## What you have to do
Go through the records that follow and tally the lines with "scroll" in them; answer with the number alone.

(Beginning of Task data)

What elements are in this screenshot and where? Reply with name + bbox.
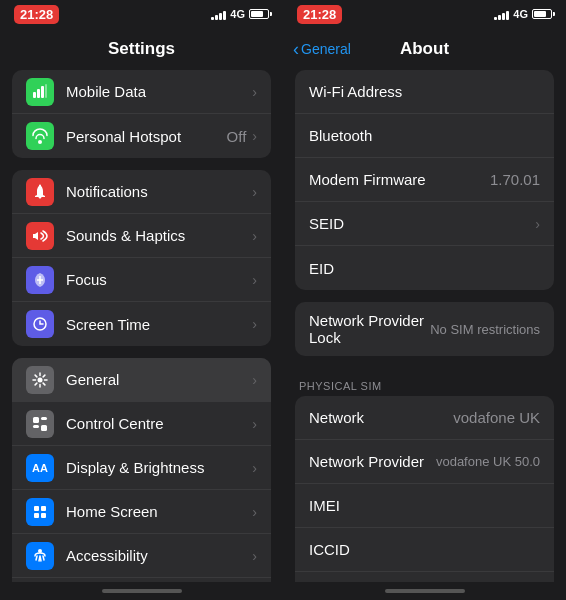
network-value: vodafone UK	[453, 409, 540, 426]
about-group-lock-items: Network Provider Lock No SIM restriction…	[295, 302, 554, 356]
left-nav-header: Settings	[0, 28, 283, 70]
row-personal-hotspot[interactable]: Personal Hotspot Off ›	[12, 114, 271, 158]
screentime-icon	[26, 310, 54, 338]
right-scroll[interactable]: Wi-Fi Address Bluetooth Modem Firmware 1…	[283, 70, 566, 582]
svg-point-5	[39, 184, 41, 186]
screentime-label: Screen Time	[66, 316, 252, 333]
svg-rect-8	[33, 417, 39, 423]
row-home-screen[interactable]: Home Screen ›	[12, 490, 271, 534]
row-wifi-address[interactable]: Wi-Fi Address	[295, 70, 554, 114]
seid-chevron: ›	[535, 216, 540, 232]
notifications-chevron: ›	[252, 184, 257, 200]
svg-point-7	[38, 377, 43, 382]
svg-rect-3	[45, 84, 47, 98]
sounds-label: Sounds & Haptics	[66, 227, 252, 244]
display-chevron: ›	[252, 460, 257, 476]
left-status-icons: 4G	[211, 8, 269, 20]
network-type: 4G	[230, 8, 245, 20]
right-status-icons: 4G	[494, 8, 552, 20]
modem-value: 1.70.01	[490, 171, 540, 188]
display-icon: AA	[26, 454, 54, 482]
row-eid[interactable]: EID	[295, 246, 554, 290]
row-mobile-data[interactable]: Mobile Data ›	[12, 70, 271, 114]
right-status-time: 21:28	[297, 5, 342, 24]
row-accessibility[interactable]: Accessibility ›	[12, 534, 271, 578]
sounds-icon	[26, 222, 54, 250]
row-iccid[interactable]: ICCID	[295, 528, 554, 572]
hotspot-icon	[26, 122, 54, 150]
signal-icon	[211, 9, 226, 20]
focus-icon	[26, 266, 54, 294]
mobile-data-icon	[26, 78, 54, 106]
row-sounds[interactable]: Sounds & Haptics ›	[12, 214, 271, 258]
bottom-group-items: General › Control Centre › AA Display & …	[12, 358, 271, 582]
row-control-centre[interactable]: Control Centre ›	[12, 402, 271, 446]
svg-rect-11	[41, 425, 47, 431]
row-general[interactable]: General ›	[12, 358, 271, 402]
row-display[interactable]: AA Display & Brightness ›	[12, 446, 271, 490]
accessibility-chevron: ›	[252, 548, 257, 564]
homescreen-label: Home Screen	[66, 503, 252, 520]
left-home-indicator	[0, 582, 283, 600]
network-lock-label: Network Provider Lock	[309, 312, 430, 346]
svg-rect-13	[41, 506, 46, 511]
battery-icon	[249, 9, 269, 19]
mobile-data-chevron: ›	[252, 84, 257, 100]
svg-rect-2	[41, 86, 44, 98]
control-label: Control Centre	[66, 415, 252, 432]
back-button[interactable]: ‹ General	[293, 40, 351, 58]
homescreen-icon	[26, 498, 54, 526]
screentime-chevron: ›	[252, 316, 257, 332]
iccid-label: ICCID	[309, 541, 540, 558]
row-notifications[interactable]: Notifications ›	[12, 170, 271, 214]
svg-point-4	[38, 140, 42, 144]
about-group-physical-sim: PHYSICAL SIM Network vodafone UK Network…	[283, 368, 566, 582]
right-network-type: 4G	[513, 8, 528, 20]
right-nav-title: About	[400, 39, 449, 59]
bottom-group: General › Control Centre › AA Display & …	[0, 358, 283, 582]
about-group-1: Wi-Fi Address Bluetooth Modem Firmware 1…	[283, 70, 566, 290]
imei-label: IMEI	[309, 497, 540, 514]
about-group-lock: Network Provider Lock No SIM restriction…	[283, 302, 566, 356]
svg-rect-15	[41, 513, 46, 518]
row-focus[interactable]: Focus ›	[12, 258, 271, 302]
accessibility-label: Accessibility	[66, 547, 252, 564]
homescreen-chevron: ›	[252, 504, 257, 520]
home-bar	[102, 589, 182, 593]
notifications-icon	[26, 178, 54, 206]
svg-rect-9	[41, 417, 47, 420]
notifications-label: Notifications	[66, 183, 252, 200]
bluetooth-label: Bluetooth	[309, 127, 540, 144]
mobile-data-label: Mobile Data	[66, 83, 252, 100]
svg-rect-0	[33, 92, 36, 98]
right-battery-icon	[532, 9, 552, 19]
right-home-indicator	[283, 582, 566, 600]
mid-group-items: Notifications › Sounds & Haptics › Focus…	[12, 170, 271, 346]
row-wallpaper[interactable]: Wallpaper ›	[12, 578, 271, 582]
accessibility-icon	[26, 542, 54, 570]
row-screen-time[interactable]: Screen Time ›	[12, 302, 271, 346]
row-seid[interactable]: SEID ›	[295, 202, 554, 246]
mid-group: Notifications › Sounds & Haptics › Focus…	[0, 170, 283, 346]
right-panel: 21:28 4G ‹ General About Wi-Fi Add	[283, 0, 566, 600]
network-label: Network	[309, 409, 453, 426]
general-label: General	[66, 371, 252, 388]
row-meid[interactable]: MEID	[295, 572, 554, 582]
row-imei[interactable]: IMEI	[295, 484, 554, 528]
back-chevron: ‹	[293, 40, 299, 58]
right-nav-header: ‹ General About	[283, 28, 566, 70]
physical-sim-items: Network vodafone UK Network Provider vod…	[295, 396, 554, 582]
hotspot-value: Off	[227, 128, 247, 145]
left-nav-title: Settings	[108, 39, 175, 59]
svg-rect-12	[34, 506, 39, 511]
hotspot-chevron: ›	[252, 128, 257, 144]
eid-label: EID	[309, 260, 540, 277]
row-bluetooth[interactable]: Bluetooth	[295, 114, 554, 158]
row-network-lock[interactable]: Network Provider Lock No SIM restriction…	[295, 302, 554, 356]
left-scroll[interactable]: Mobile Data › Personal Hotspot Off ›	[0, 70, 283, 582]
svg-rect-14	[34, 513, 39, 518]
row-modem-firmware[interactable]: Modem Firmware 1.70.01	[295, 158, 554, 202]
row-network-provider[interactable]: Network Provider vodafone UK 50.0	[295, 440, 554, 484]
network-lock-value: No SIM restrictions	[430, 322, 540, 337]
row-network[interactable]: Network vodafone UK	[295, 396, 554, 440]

(End of Task data)
(Beginning of Task data)

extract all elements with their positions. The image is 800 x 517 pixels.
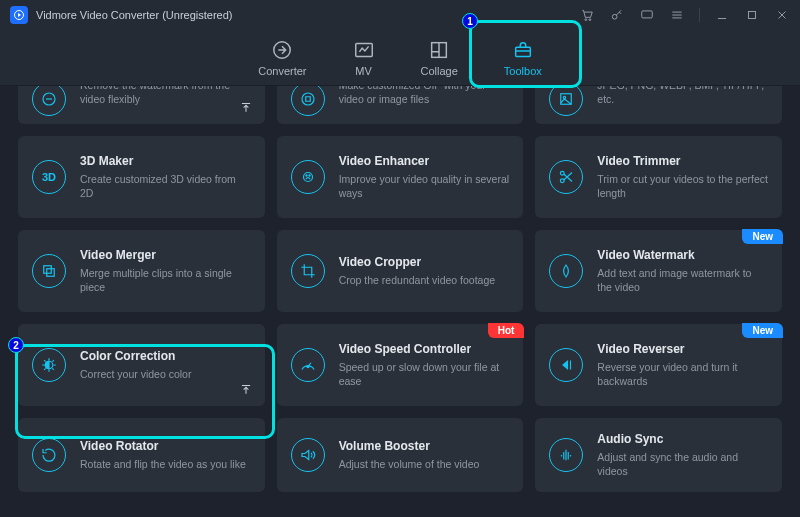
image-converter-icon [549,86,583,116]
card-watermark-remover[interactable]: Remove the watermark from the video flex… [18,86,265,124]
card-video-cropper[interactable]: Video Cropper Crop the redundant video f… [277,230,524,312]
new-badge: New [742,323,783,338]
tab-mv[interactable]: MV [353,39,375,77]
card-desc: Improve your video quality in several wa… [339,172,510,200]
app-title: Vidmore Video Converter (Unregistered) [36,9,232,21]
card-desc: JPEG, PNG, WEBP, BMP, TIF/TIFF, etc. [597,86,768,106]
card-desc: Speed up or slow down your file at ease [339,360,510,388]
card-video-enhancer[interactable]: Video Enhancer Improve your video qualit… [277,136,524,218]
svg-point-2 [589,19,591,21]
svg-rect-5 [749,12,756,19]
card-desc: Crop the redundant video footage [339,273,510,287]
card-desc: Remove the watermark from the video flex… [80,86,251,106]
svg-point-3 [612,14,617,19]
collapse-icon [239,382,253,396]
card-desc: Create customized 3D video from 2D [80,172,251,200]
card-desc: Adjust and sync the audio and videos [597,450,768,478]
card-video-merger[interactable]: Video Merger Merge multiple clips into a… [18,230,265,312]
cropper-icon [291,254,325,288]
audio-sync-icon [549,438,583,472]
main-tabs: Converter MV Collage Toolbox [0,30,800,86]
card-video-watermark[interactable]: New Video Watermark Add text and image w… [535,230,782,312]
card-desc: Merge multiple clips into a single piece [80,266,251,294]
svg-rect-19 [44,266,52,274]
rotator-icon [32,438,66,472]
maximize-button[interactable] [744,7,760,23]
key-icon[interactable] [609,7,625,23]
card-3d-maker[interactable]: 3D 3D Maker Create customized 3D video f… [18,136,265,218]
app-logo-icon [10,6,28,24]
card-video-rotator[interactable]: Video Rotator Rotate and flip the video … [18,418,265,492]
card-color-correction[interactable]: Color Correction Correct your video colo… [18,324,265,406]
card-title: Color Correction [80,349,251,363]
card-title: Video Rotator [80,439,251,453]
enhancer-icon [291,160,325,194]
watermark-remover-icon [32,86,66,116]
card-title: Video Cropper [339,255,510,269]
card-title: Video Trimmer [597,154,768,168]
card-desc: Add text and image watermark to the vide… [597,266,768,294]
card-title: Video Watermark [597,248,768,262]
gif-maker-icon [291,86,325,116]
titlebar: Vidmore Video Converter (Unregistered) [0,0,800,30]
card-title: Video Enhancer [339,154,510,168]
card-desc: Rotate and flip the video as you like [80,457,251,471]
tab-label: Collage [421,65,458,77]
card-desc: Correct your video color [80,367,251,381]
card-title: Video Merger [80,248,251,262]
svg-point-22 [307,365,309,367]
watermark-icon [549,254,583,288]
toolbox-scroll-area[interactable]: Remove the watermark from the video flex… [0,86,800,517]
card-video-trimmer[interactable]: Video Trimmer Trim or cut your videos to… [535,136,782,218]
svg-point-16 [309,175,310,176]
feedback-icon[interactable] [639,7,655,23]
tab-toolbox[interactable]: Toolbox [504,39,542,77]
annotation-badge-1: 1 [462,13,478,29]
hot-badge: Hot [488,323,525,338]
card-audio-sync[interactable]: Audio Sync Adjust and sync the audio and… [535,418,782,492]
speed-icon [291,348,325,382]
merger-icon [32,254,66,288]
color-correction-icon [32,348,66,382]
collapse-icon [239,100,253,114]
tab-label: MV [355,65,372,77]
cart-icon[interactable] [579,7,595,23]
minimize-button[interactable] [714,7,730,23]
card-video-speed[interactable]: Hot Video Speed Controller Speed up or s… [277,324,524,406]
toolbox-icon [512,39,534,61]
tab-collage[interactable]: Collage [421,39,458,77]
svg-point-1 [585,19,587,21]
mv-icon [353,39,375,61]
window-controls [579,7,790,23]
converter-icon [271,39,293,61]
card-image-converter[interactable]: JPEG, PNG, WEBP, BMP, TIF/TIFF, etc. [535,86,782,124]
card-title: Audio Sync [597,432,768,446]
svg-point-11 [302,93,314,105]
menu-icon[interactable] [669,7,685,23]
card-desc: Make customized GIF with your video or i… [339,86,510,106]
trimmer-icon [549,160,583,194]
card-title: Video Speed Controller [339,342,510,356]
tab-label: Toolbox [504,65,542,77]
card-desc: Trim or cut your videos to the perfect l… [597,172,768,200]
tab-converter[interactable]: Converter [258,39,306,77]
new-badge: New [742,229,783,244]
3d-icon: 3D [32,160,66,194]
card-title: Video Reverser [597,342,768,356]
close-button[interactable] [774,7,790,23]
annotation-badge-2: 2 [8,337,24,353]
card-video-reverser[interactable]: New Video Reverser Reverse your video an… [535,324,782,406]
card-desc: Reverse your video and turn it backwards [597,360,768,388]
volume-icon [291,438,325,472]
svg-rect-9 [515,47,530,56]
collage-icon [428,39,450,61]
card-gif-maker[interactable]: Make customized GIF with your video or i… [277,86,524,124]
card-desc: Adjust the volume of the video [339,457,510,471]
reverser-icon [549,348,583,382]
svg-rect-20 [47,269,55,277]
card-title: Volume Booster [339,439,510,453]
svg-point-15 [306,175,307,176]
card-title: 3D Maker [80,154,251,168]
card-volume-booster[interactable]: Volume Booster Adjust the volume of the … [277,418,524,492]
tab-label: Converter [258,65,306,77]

(End of Task data)
(Beginning of Task data)

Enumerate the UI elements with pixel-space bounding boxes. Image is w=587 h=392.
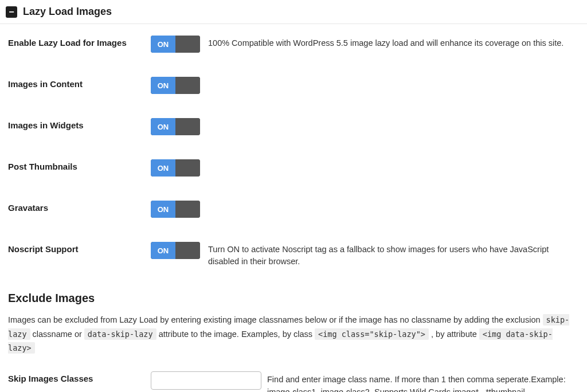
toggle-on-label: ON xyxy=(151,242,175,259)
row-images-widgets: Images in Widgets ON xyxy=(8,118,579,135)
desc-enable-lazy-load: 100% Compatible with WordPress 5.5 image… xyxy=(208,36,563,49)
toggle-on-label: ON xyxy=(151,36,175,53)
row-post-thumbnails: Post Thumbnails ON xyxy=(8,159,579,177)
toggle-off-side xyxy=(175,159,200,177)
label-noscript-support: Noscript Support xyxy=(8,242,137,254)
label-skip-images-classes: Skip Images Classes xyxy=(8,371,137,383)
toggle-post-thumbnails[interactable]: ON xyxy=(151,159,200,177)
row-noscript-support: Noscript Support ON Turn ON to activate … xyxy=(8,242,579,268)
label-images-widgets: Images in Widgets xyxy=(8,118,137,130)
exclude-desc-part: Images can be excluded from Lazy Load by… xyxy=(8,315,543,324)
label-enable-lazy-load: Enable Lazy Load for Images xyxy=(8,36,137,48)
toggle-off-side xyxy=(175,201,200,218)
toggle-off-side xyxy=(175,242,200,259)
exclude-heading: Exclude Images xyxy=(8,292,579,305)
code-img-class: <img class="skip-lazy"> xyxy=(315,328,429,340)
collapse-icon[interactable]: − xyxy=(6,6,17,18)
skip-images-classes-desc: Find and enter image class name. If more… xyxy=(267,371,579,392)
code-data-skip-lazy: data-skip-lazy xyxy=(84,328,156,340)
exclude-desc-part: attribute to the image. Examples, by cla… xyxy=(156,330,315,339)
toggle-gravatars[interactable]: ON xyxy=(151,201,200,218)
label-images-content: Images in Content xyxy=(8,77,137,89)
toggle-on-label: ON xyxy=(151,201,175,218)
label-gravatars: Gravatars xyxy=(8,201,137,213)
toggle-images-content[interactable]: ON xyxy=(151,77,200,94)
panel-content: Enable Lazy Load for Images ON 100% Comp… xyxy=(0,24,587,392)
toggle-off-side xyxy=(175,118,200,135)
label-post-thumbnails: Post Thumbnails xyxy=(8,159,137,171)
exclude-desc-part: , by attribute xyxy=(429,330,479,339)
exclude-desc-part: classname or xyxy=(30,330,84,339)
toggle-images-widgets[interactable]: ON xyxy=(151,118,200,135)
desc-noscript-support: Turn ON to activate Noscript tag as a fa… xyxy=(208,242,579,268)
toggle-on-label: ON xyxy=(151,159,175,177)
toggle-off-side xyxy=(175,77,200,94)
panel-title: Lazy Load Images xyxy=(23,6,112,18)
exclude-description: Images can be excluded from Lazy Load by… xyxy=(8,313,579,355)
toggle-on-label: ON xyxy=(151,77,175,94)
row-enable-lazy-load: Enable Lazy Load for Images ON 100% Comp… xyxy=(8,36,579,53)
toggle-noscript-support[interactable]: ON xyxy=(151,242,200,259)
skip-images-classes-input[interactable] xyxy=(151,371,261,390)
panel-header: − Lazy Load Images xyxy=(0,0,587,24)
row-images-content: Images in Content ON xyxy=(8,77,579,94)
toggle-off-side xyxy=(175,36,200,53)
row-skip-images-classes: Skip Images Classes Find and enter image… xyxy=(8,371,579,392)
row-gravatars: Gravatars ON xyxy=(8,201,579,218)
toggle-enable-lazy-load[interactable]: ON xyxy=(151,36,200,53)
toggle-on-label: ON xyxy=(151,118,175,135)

(End of Task data)

## Response area
3